Soak up the atmosphere at Dartington’s annual music extravaganza

Every year in one of the most beautiful parts of rural South Devon on the banks of the River Dart a wonderful extravaganza of music (and other arts) takes place.

Dartington International Summer School & Festival announces 2019 Concert Programme curated by Joanna MacGregor 27 July – 24 August 2019 Dartington Hall, Totnes, Devon

Internationally-renowned Dartington Summer School & Festival has announced its 2019 concert programme, with Joanna MacGregor as Artistic Director for her fifth and final year. Through the four weeks of the Summer School & Festival, Dartington is to host more than 90 concerts and events.

The concerts are open to Summer School course participants and the public alike, set against the backdrop of a medieval estate in the heart of Devon. This vibrant programme of events encompasses opera, jazz, folk, orchestral, chamber recitals, gospel, film music, and more. Joanna MacGregor’s 2019 programme sweeps a broad range of musical collaboration – as her final year as Artistic Director she is gifting Dartington audiences a personal and intimate series of performances. Highlights include composers and music MacGregor has found profoundly influential. Among them are the New York street musician Moondog (whose work MacGregor was so passionate about she recorded 14 new arrangements on the album Sidewalk Dances) aired with Bach’s Art of Fugue; Beethoven’s magnificent Choral Fantasy and Piazzolla’s sizzling tango-études; Benjamin Britten’s Turn of the Screw with Tom Randle as Peter Quint, and Saint Nicolas conducted by Steuart Bedford; John Cage’s iconic Musicircus, and Stravinsky’s The Rite of Spring.

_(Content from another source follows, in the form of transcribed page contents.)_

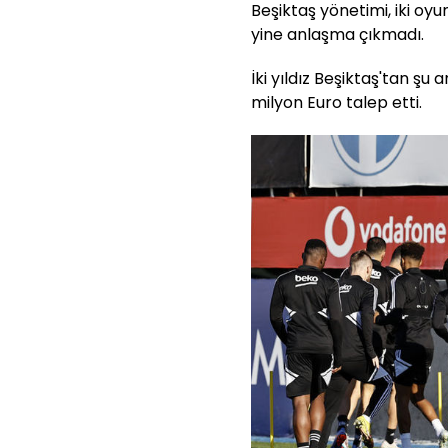
Beşiktaş yönetimi, iki oyu
yine anlaşma çıkmadı.
İki yıldız Beşiktaş'tan şu
milyon Euro talep etti.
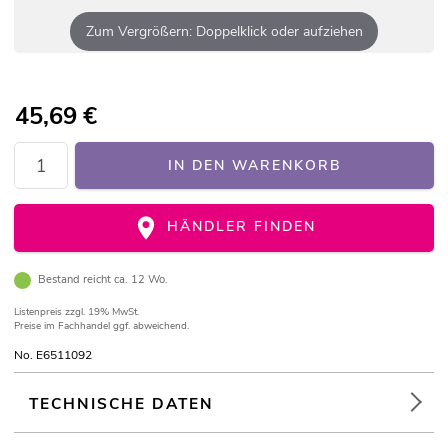
Zum Vergrößern: Doppelklick oder aufziehen
45,69
€
IN DEN WARENKORB
HÄNDLER FINDEN
Bestand reicht ca. 12 Wo.
Listenpreis
zzgl. 19% MwSt.
Preise im Fachhandel ggf. abweichend.
No. E6511092
TECHNISCHE DATEN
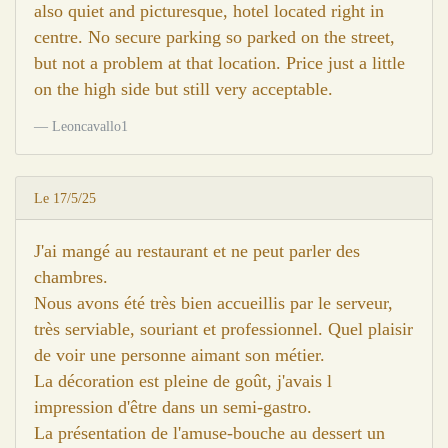
also quiet and picturesque, hotel located right in
centre. No secure parking so parked on the street,
but not a problem at that location. Price just a little
on the high side but still very acceptable.
Leoncavallo1
Le 17/5/25
J'ai mangé au restaurant et ne peut parler des
chambres.
Nous avons été très bien accueillis par le serveur,
très serviable, souriant et professionnel. Quel plaisir
de voir une personne aimant son métier.
La décoration est pleine de goût, j'avais l
impression d'être dans un semi-gastro.
La présentation de l'amuse-bouche au dessert un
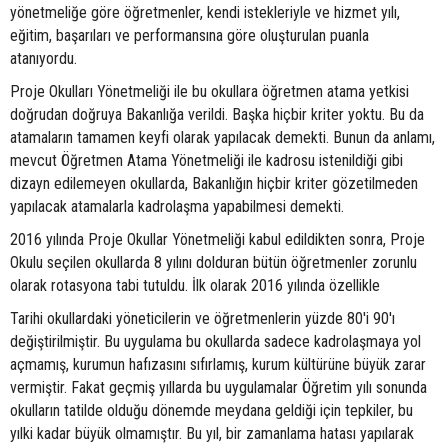
yönetmeliğe göre öğretmenler, kendi istekleriyle ve hizmet yılı,
eğitim, başarıları ve performansına göre oluşturulan puanla
atanıyordu.
Proje Okulları Yönetmeliği ile bu okullara öğretmen atama yetkisi
doğrudan doğruya Bakanlığa verildi. Başka hiçbir kriter yoktu. Bu da
atamaların tamamen keyfi olarak yapılacak demekti. Bunun da anlamı,
mevcut Öğretmen Atama Yönetmeliği ile kadrosu istenildiği gibi
dizayn edilemeyen okullarda, Bakanlığın hiçbir kriter gözetilmeden
yapılacak atamalarla kadrolaşma yapabilmesi demekti.
2016 yılında Proje Okullar Yönetmeliği kabul edildikten sonra, Proje
Okulu seçilen okullarda 8 yılını dolduran bütün öğretmenler zorunlu
olarak rotasyona tabi tutuldu. İlk olarak 2016 yılında özellikle
Tarihi okullardaki yöneticilerin ve öğretmenlerin yüzde 80'i 90'ı
değiştirilmiştir. Bu uygulama bu okullarda sadece kadrolaşmaya yol
açmamış, kurumun hafızasını sıfırlamış, kurum kültürüne büyük zarar
vermiştir. Fakat geçmiş yıllarda bu uygulamalar Öğretim yılı sonunda
okulların tatilde olduğu dönemde meydana geldiği için tepkiler, bu
yılki kadar büyük olmamıştır. Bu yıl, bir zamanlama hatası yapılarak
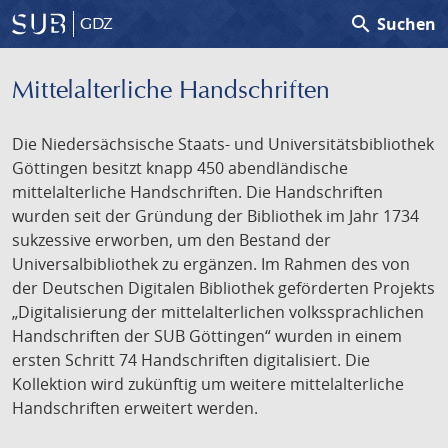
search
Suchen
GDZ
Mittelalterliche Handschriften
Die Niedersächsische Staats- und Universitätsbibliothek
Göttingen besitzt knapp 450 abendländische
mittelalterliche Handschriften. Die Handschriften
wurden seit der Gründung der Bibliothek im Jahr 1734
sukzessive erworben, um den Bestand der
Universalbibliothek zu ergänzen. Im Rahmen des von
der Deutschen Digitalen Bibliothek geförderten Projekts
„Digitalisierung der mittelalterlichen volkssprachlichen
Handschriften der SUB Göttingen“ wurden in einem
ersten Schritt 74 Handschriften digitalisiert. Die
Kollektion wird zukünftig um weitere mittelalterliche
Handschriften erweitert werden.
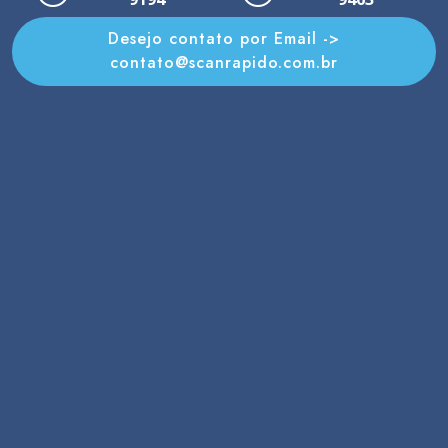
Desejo contato por Email ->
contato@scanrapido.com.br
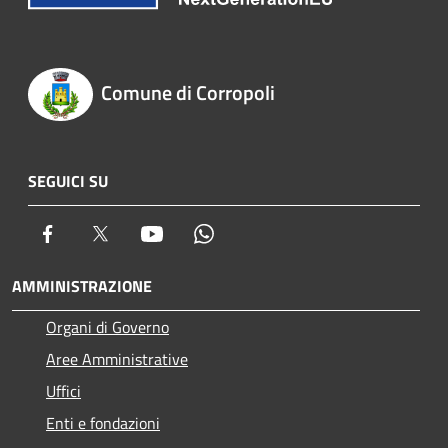
Comune di Corropoli
SEGUICI SU
Facebook
Twitter
Youtube
Whatsapp
AMMINISTRAZIONE
Organi di Governo
Aree Amministrative
Uffici
Enti e fondazioni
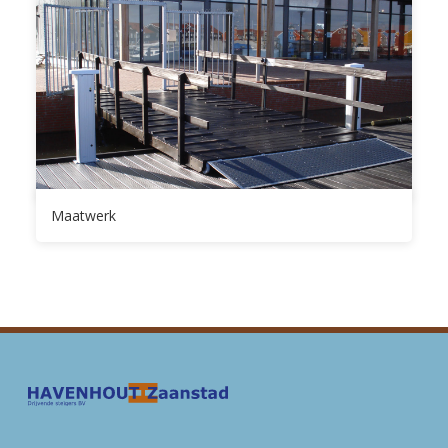
Maatwerk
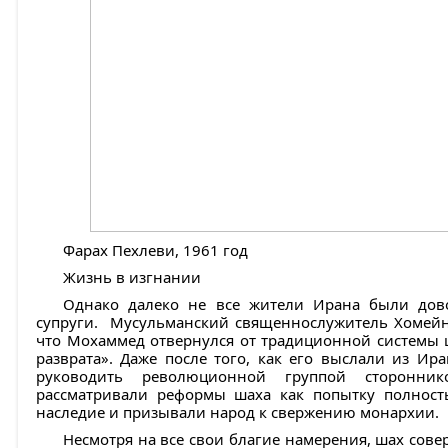
Фарах Пехлеви, 1961 год
Жизнь в изгнании
Однако далеко не все жители Ирана были дов
супруги. Мусульманский священнослужитель Хомейни 
что Мохаммед отвернулся от традиционной системы ц
разврата». Даже после того, как его выслали из Ир
руководить революционной группой сторонн
рассматривали реформы шаха как попытку полност
наследие и призывали народ к свержению монархии.
Несмотря на все свои благие намерения, шах сов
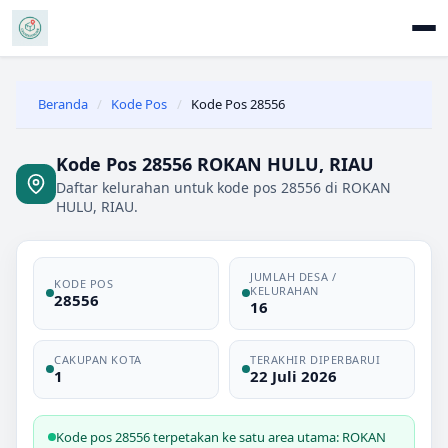
Beranda
/
Kode Pos
/
Kode Pos 28556
Kode Pos 28556 ROKAN HULU, RIAU
Daftar kelurahan untuk kode pos 28556 di ROKAN
HULU, RIAU.
JUMLAH DESA /
KODE POS
KELURAHAN
28556
16
CAKUPAN KOTA
TERAKHIR DIPERBARUI
1
22 Juli 2026
Kode pos 28556 terpetakan ke satu area utama: ROKAN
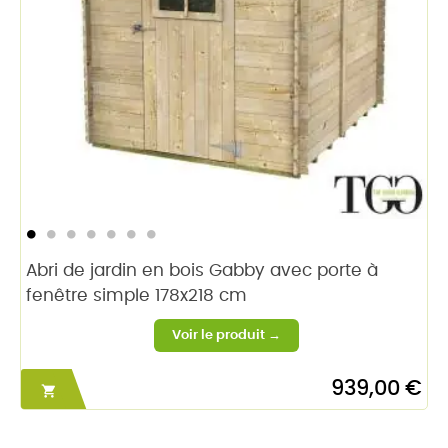
Abri de jardin en bois Gabby avec porte à
fenêtre simple 178x218 cm
939,00 €


The programme also features conductors Stephen Barlow, Laurence Cummings and Graeme Jenkins, mixed media performance poet Caroline Bergvall, pianist and author Alfred Brendel, vocal ensemble Stile Antico, Czech string group Škampa Quartet and Harrison Birtwistle’s 85th birthday celebrations – one of Europe’s leading figures in contemporary music. MacGregor has also commissioned Eleanor Alberga to write a new work for large choir and piano, with a text by Alice Oswald. Joanna MacGregor says: “It’s been an enormous pleasure to be the Artistic Director of Dartington International Summer School and Festival for five years; to watch it flourish, grow, and reach out. Each year we’ve added to the artistic programme, so it now carries a substantial folk and jazz profile; music for film, and mixed media installations; poetry and improvisation; and a new composition course entirely for early instruments. The magic of the ancient buildings and gardens has never ceased to inspire me. It’s been a privilege to be part of the long, rich history of the Summer School.” Concert tickets are available from 1 March 2019. Details can be found on Dartington’s Summer School & Festival website: www.dartington.org/summerconcerts.

Background information:

Dartington Hall is a Grade1listed country estate located in Totnes, Devon. The estate was built in the 14th century but founded as a centre for culture and creativity by Dorothy and Leonard Elmhirst in 1925. The International Summer School moved to Dartington in 1953, following its founding by William Glock in 1948 at Bryanston School in Dorset. Professor Joanna MacGregor OBE is Artistic Director of the Summer School & Festival and is a British concert pianist, conductor and composer. As well as directing the artistic programme for the festival she is Head of Piano at the Royal Academy of Music, Professor of the University of London and holds an honorary doctorate from the University of Cambridge. She was previously artistic director of the Bath International Music Festival from 2006 to 2012 and in 2015 was appointed Artistic Director of the Dartington International Summer School & Festival.The event is run by the Dartington Hall Trust, a registered charity and historically was one of the most important experiments ever undertaken in the social, economic and cultural regeneration of a rural area, led by the founders Dorothy and Leonard Elmhirst – an American husband and wife who began their ‘English experiment’ in 1925. Over the years, Dartington has influenced national and international policy and practice in the arts, craft, education, farming, forestry, rural enterprise, ecology and social reform. The surrounding area and town of Totnes has become a focus for devotees of the stress free rural way of life with organic farms and restaurants.